Cari parlamentari di Pd, M5S, Sel, nell’assemblea che si riunisce giovedì mattina alla dieci per eleggere il Capo dello Stato i vostri voti (compresi gli “altri di centro-sinistra” ) sono 659 su un totale di 1007. In altri termini, voi non raggiungete, anche se di poco, i due terzi di quell’assemblea (671), necessari per eleggere il Presidente nelle prime tre votazioni. Superate invece, con margini assai ampi, la maggioranza assoluta (504) che sarà sufficiente a partire dal quarto scrutinio. Un margine di 155 voti, sufficiente a scoraggiare qualsiasi volontà di franchi tiratori del partito delle “grandi intese” Pd-Pdl. Avete dunque in mano il potere di far voltare pagina all’Italia, chiudendo il lugubre quasi ventennio del berlusconismo e dei compromessi della sinistra con una delle peggiori destre d’Europa, che hanno ridotto il paese a macerie.

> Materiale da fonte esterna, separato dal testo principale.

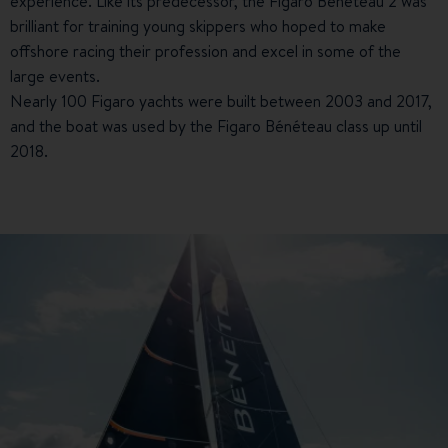
experience. Like its predecessor, the Figaro Bénéteau 2 was
brilliant for training young skippers who hoped to make
offshore racing their profession and excel in some of the
large events.
Nearly 100 Figaro yachts were built between 2003 and 2017,
and the boat was used by the Figaro Bénéteau class up until
2018.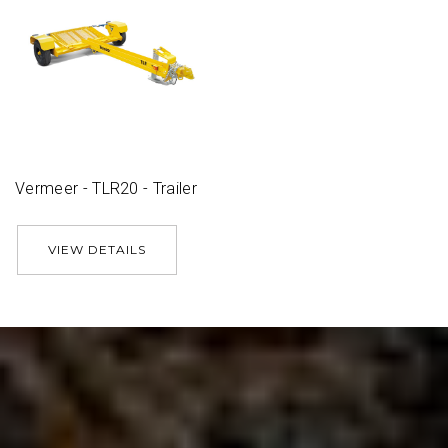
Vermeer - TLR20 - Trailer
VIEW DETAILS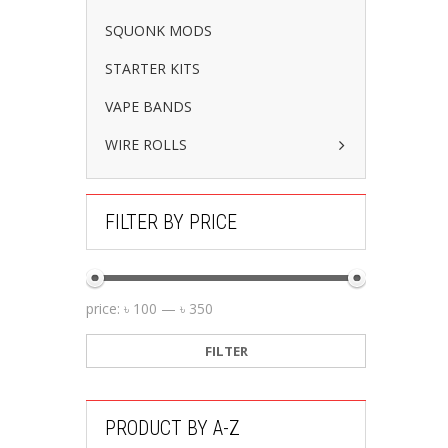
SQUONK MODS
STARTER KITS
VAPE BANDS
WIRE ROLLS
FILTER BY PRICE
price:
৳ 100
—
৳ 350
FILTER
PRODUCT BY A-Z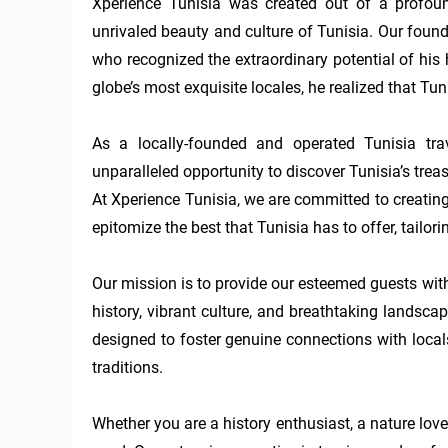
Xperience Tunisia was created out of a profoun
unrivaled beauty and culture of Tunisia. Our founde
who recognized the extraordinary potential of his 
globe’s most exquisite locales, he realized that Tun
As a locally-founded and operated Tunisia trave
unparalleled opportunity to discover Tunisia’s trea
At Xperience Tunisia, we are committed to creatin
epitomize the best that Tunisia has to offer, tailori
Our mission is to provide our esteemed guests with
history, vibrant culture, and breathtaking landsca
designed to foster genuine connections with locals
traditions.

Whether you are a history enthusiast, a nature lover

Per i primi tre turni voi parlamentari del M5S avete già un candidato ufficiale, Milena Gabanelli. Una scelta splendida, che ricorderà a tutti i cittadini, nel modo più solenne, come il giornalismo-giornalismo, quello che ha come unica bussola il rispetto delle “modeste verità dei fatti” – senza il quale, diceva Hannah Arendt, una democrazia ha già iniziato il suo precipizio nel totalitarismo – costituisca oggi più che mai lo strumento irrinunciabile di difesa della democrazia, strumento purtroppo vilipeso e negato da una disinformazione di establishment sempre più dilagante. Proprio per questo speriamo che nelle prime tre votazioni i voti per Milena Gabanelli siano molti più dei 164 dei parlamentari M5S: sarebbe il segnale con cui dei “franchi tiratori” nel senso di “partigiani della Costituzione” dichiarerebbero a tutti i vertici politici che la lotta intransigente contro bavagli e auto-bavagli del sistema informativo costituisce una priorità irrinunciabile nel settennato di discontinuità con il quale far rinascere l’Italia.

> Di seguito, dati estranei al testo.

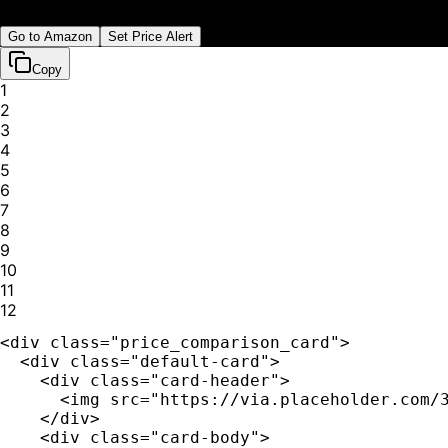
Shipping:
Free
Go to
Amazon
Set Price Alert
Copy
1
2
3
4
5
6
7
8
9
10
11
12
<div class="price_comparison_card">

  <div class="default-card">

    <div class="card-header">

      <img src="https://via.placeholder.com/3
    </div>

    <div class="card-body">
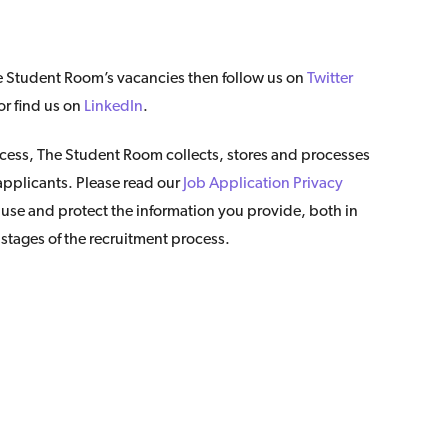
The Student Room’s vacancies then follow us on
Twitter
r find us on
LinkedIn
.
ocess, The Student Room collects, stores and processes
 applicants. Please read our
Job Application Privacy
se and protect the information you provide, both in
 stages of the recruitment process.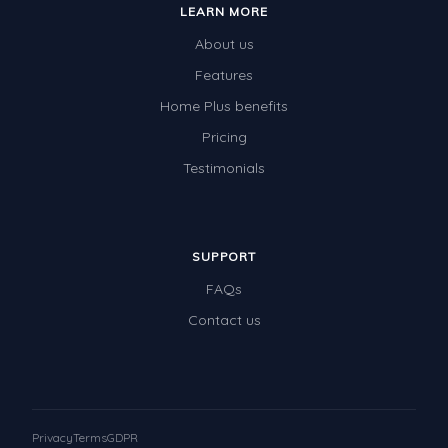
LEARN MORE
Times Tables (only interactives)
About us
Class game - Number Guess
Features
Times Tables (only interactives)
Home Plus benefits
Pricing
Testimonials
SUPPORT
FAQs
Contact us
Privacy
Terms
GDPR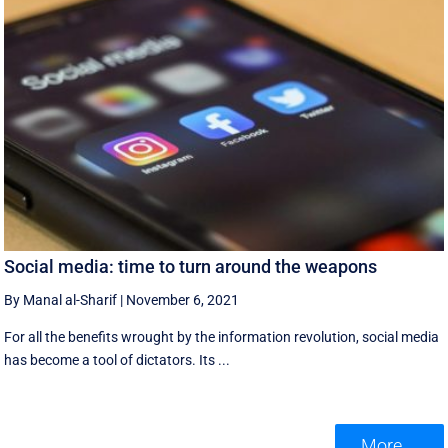
Social media: time to turn around the weapons
By Manal al-Sharif
|
November 6, 2021
For all the benefits wrought by the information revolution, social media
has become a tool of dictators. Its ...
More ...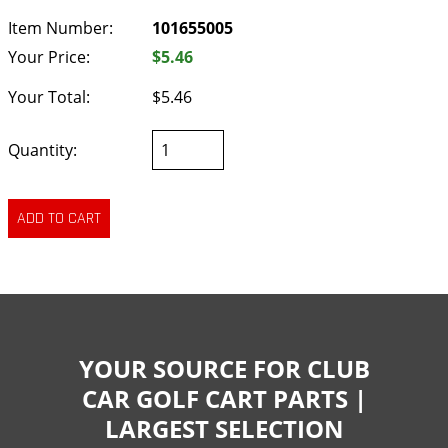
Item Number:
101655005
Your Price:
$5.46
Your Total:
$5.46
Quantity:
YOUR SOURCE FOR CLUB
CAR GOLF CART PARTS |
LARGEST SELECTION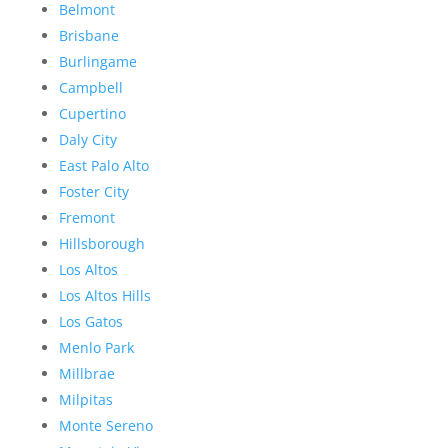
Belmont
Brisbane
Burlingame
Campbell
Cupertino
Daly City
East Palo Alto
Foster City
Fremont
Hillsborough
Los Altos
Los Altos Hills
Los Gatos
Menlo Park
Millbrae
Milpitas
Monte Sereno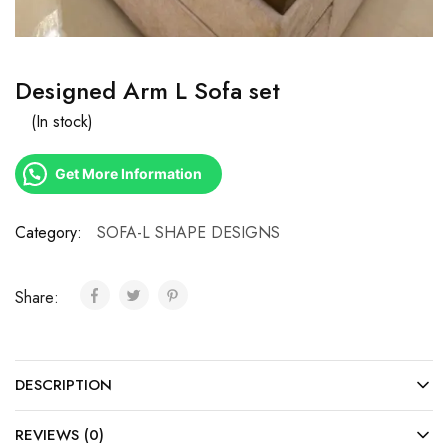
Designed Arm L Sofa set
(In stock)
Get More Information
Category:
SOFA-L SHAPE DESIGNS
Share:
DESCRIPTION
REVIEWS (0)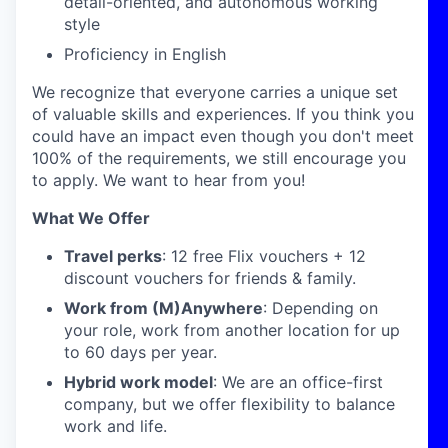
detail-oriented, and autonomous working
style
Proficiency in English
We recognize that everyone carries a unique set
of valuable skills and experiences. If you think you
could have an impact even though you don't meet
100% of the requirements, we still encourage you
to apply. We want to hear from you!
What We Offer
Travel perks
: 12 free Flix vouchers + 12
discount vouchers for friends & family.
Work from (M)Anywhere
: Depending on
your role, work from another location for up
to 60 days per year.
Hybrid work model
: We are an office-first
company, but we offer flexibility to balance
work and life.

Se poi Milena Gabanelli decidesse di rinunciare, per Gino Strada varrebbero analoghe considerazioni riferite a un tema altrettanto cruciale, quello della pace. E infine, se anche Strada rinunciasse, il ragionamento che segue continuerebbe a valere, perfino più stringente, visti i due nomi (Rodotà e Zagrebelsky) che seguono a Gabanelli e Strada nelle indicazioni on line del M5S.

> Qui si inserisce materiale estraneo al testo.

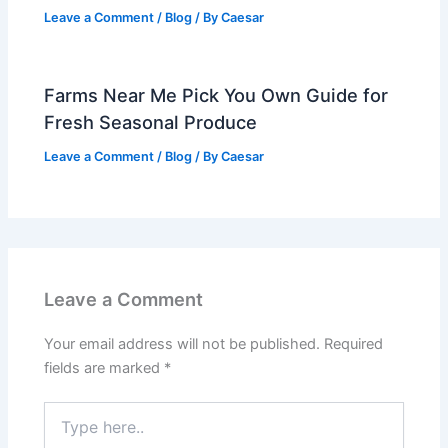
Leave a Comment
/
Blog
/ By
Caesar
Farms Near Me Pick You Own Guide for
Fresh Seasonal Produce
Leave a Comment
/
Blog
/ By
Caesar
Leave a Comment
Your email address will not be published.
Required
fields are marked
*
Type
here..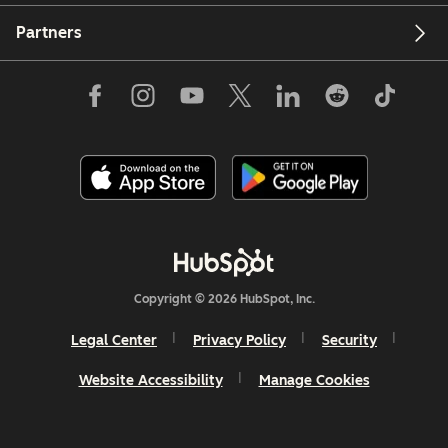
Partners
Copyright © 2026 HubSpot, Inc.
Legal Center
Privacy Policy
Security
Website Accessibility
Manage Cookies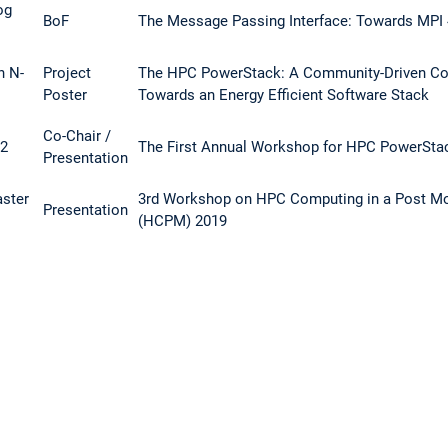
og
BoF
The Message Passing Interface: Towards MPI 
h N-
Project
The HPC PowerStack: A Community-Driven Col
Poster
Towards an Energy Efficient Software Stack
Co-Chair /
 2
The First Annual Workshop for HPC PowerSta
Presentation
aster
3rd Workshop on HPC Computing in a Post Mo
Presentation
(HCPM) 2019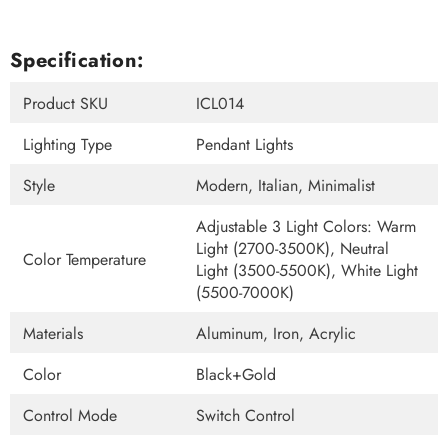
Specification:
Product SKU
ICL014
Lighting Type
Pendant Lights
Style
Modern, Italian, Minimalist
Adjustable 3 Light Colors: Warm
Light (2700-3500K), Neutral
Color Temperature
Light (3500-5500K), White Light
(5500-7000K)
Materials
Aluminum, Iron, Acrylic
Color
Black+Gold
Control Mode
Switch Control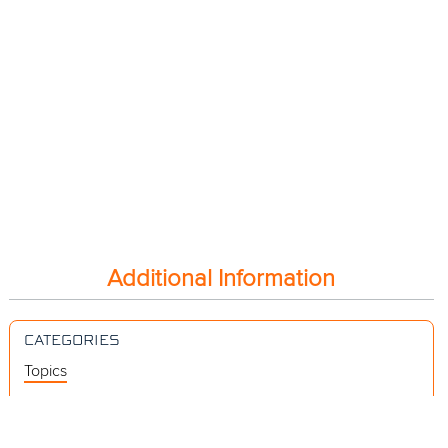
Additional Information
CATEGORIES
Topics
Videos
Release Notes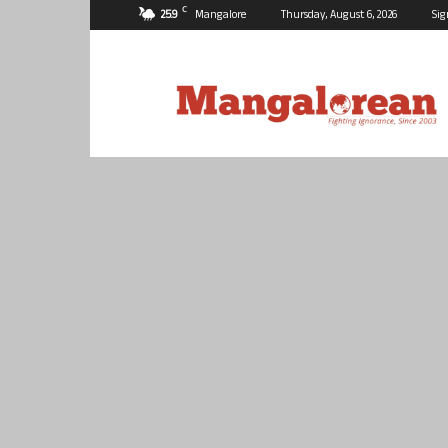
C
25.9
Mangalore
Thursday, August 6, 2026
Sig
Mangalorean.com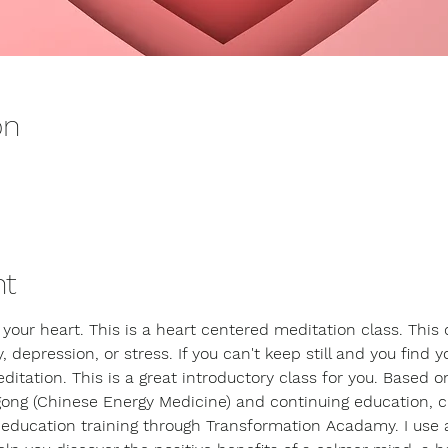
on
nt
 your heart. This is a heart centered meditation class. This 
, depression, or stress. If you can't keep still and you find yo
itation. This is a great introductory class for you. Based o
ong (Chinese Energy Medicine) and continuing education, cu
n education training through Transformation Acadamy. I use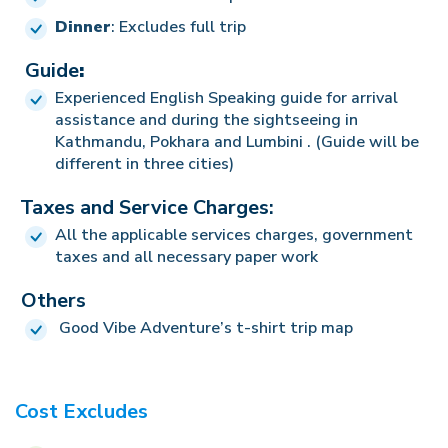
Dinner
: Excludes full trip
Guide
:
Experienced English Speaking guide for arrival
assistance and during the sightseeing in
Kathmandu, Pokhara and Lumbini . (Guide will be
different in three cities)
Taxes and Service Charges:
All the applicable services charges, government
taxes and all necessary paper work
Others
Good Vibe Adventure’s t-shirt trip map
Cost Excludes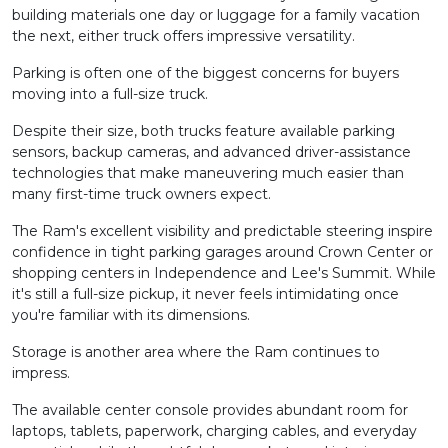
building materials one day or luggage for a family vacation
the next, either truck offers impressive versatility.
Parking is often one of the biggest concerns for buyers
moving into a full-size truck.
Despite their size, both trucks feature available parking
sensors, backup cameras, and advanced driver-assistance
technologies that make maneuvering much easier than
many first-time truck owners expect.
The Ram's excellent visibility and predictable steering inspire
confidence in tight parking garages around Crown Center or
shopping centers in Independence and Lee's Summit. While
it's still a full-size pickup, it never feels intimidating once
you're familiar with its dimensions.
Storage is another area where the Ram continues to
impress.
The available center console provides abundant room for
laptops, tablets, paperwork, charging cables, and everyday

Fatichiamo a credere, anche se gli indizi non mancano e anzi si accumulano, che nelle prime tre votazioni venga eletto un Presidente con i voti congiunti di Pdl, Pd e Sel. Sarebbe una tale vergogna, una tale ignominia, un insulto talmente sfacciato al popolo italiano che nelle ultime elezioni ha espresso una volontà inequivocabile di Altra Politica, un tradimento senza precedenti degli elettori di Pd e Sel che secondo ogni sondaggio aborrono la semplice ipotesi di un Presidente gradito a Berlusconi (per gli abietti motivi di impunità tombale noti anche ai sassi), che non la vogliamo neppure prendere in considerazione. Per carità di patria, e perché siamo certi che se questa fosse l’indicazione di Bersani e Vendola sapreste doverosamente ribellarvi.

Dalla quarta votazione, la possibilità che il paese volti pagina, grazie a un Presiedente che sia Custode della Costituzione e dei suoi principi di giustizia e libertà, è a vostra disposizione. Se la dissiperete vi renderete responsabili dell’avvitamento dell’Italia nella morta gora di altri sette anni di declino, di corruzione, di impoverimento dei più deboli e di svergognato iper-arricchimento degli amici degli amici, di incultura e infine di inciucio, una parola orribile e che ci ha sempre disgustato utilizzare, che vorremmo scomparisse definitivamente dal vocabolario, ridotta a cacofonico reperto archeologico di un tempo che non può più tornare. Non facciamo nomi, non ce ne è bisogno, ricorrono in tutti gli indici di gradimento tra gli elettori di centro sinistra e sono risultati tra i primissimi nelle votazioni on line del M5S. Avete il potere di salvare l’Italia, e una responsabilità irredimibile se non lo utilizzerete.